Kamren Grey & his stupid white box

Kamren Grey Smith came crashing into this life December 22, 2014. I guess I should rephrase that since he actually came into this life rather quietly. A little too quietly. After being pulled out of me via c-section, he didn’t make a sound for three minutes. Three minutes that felt like three days. All I knew was my baby was out, but my baby was not crying. I was crying. This wasn’t how it was supposed to sound. Then after what I thought would be the longest three minutes of my life, I heard the most beautiful sound in the whole entire world. I heard my son’s cry. And it was the most amazing cry in life.

When they finally held him up for me to see, after he spent a good minute peeing on everything in sight, the first thing I saw was this head full of beautiful jet black hair. I’d like to point out how important this was to me in that moment, because during my entire pregnancy I was certain I was going to be giving birth to a very bald baby. And compounding on that, he was a very big, albeit expected, baby. So my fear of bringing life to a giant potato vanished. He was perfect in every way. 10.10 lbs and 22.9 inches long. I couldn’t believe that I was carrying every ounce of this magnificent little boy within me. I grew that. I grey him. And he was mine. Mine and his Dad’s.
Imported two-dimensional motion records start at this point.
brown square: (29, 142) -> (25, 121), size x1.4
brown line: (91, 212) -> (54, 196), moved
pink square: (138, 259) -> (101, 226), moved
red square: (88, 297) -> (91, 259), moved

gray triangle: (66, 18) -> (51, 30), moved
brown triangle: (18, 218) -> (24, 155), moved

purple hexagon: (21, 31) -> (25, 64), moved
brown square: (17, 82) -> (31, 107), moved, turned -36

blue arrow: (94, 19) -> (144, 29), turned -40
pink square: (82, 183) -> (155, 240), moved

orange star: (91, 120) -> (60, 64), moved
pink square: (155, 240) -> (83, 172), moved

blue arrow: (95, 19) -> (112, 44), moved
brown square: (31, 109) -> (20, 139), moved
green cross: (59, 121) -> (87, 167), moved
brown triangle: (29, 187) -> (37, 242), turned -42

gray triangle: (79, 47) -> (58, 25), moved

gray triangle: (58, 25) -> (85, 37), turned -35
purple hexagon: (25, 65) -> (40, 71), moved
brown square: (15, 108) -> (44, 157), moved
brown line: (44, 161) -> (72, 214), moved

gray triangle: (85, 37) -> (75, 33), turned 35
Fast forward 16 days later, and we’re back in the hospital.Except this time, there’s no sound coming from out beautiful little boy. You see, his Daddy found him not breathing in his bassinet, less than 10 minutes after putting him down for his nap. After CPR attempts by us, the paramedics, and resuscitation in the hospital, our little boy left this life physically. He went back home to the place where one day we all hope to end up. It’s now the place I crave to be, if only even for a moment in my dreams. Because my perfect lil Kammy bear now lives in a stupid white box, buried in a baby garden underneath the warm Florida sun.
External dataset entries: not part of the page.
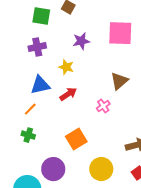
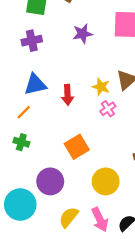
yellow star: (66, 67) -> (101, 87), moved
red arrow: (68, 94) -> (68, 95), turned 120

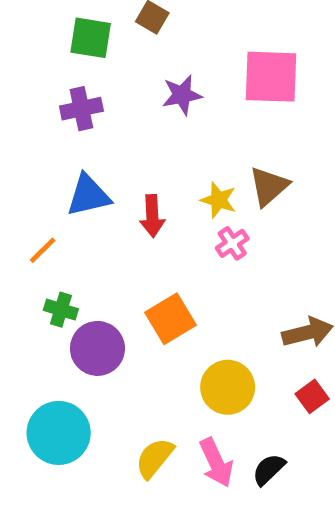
orange line: (24, 112) -> (43, 250), moved
purple circle: (50, 181) -> (97, 348), moved

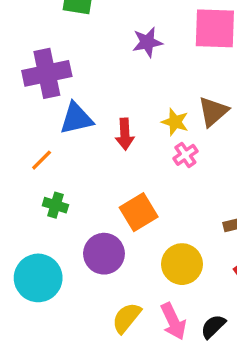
purple cross: (81, 109) -> (47, 73), moved, size x1.5
purple circle: (97, 348) -> (104, 254), moved
cyan circle: (59, 433) -> (38, 278), moved

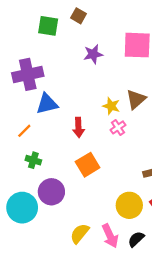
red arrow: (125, 134) -> (79, 127), moved
purple circle: (104, 254) -> (51, 192), moved
yellow circle: (182, 264) -> (129, 205), moved

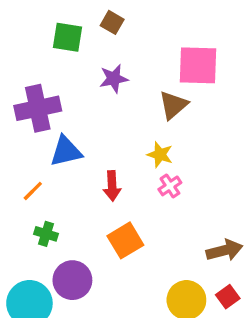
purple star: (93, 54) -> (114, 79), moved
brown triangle: (136, 99) -> (173, 105), moved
So now here I am. A childless mother. My entire life, world, and existence turned upside down. I guess you could say I’m trying to find a way to survive. To rebuild myself. To move forward with the loss of my absolutely perfect son, since there’s no way that you just “move on.” This has now become about finding where I fit into my own life. This physical life that I still have, even on days when I want nothing to do with it. This is now my journey back to life.